By Marion Filler and Kevin Coughlin
If you’re curious how a modern Renaissance man thinks, check out Capturing the Image, the new photography exhibit at the Maloney Art Gallery at the College of Saint Elizabeth in Morris Township.
More than 100 stunning landscapes and portraits give a window into the mind of Dick Eger, whose accomplishments span the worlds of science, finance and the arts.
Self-taught as a photographer, Eger downplays his obvious technical prowess. He prefers to describe himself as an “extraordinarily effective voyeur of life.”

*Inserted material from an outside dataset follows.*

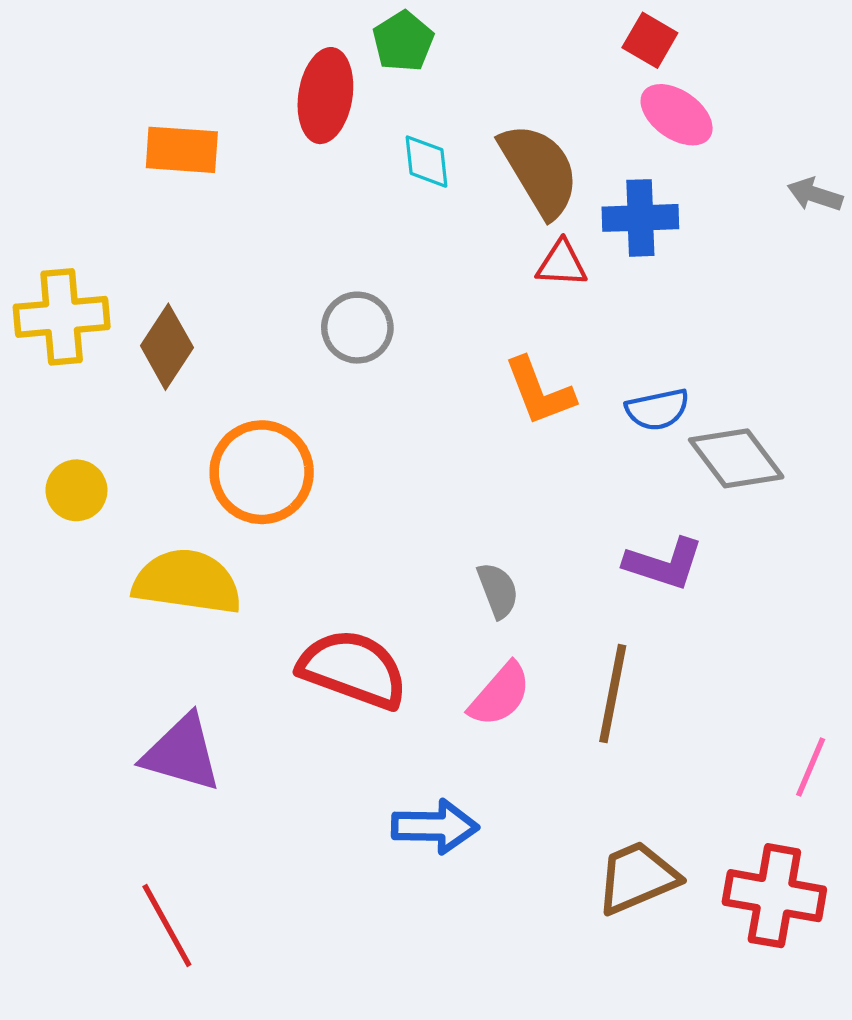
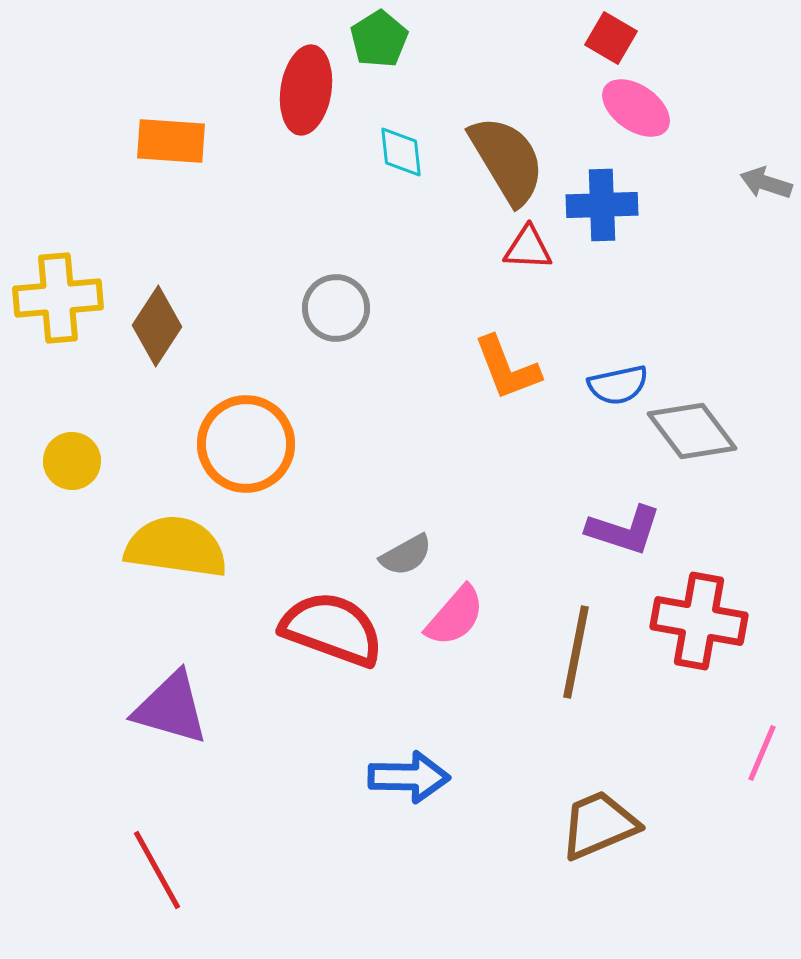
gray semicircle: (498, 590) -> (406, 555), moved, turned 82
pink semicircle: (500, 695) -> (455, 616), moved
pink line: (811, 767) -> (762, 753), moved
red cross: (774, 896) -> (699, 621), moved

Whether he is revealing sublime sunshine dappling the Metropolitan Museum of Art, or quizzical gazes from an elephant in South Africa or a gritty one-man band in San Francisco, or reflections dancing in a backyard wishing well…Eger gets the viewer’s attention.

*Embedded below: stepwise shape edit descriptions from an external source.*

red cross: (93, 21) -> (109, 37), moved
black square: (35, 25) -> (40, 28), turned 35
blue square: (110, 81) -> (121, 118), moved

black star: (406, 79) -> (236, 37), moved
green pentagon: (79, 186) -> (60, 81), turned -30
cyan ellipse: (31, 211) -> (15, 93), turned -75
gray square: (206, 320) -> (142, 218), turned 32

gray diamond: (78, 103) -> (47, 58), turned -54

“When I see things others do not see, it’s deeply satisfying,” he said at Wednesday’s opening reception.
Sporting his trademark bow tie, Eger greeted scores of friends, family members, professional colleagues, and artists whose work he championed during two decades as a trustee and president of the nonprofit Morris Arts.

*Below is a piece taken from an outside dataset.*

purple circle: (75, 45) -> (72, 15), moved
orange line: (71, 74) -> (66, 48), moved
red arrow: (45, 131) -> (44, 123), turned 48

“He composes photos of things I would never think to shoot,” said the museum’s curator, Virginia Fabbri Butera, also citing the wry humor in Eger’s photo titles and a joie de vivre “that really comes across.”
Eger’s lyrical depiction of an Icelandic gorge captivated CSE art major Kuaran Brown. “I like the curvature, how the river doesn’t seem to end,” he observed.
The show, which runs through April 14, 2019, is Eger’s first local exhibition. His other concerns have kept him pretty busy.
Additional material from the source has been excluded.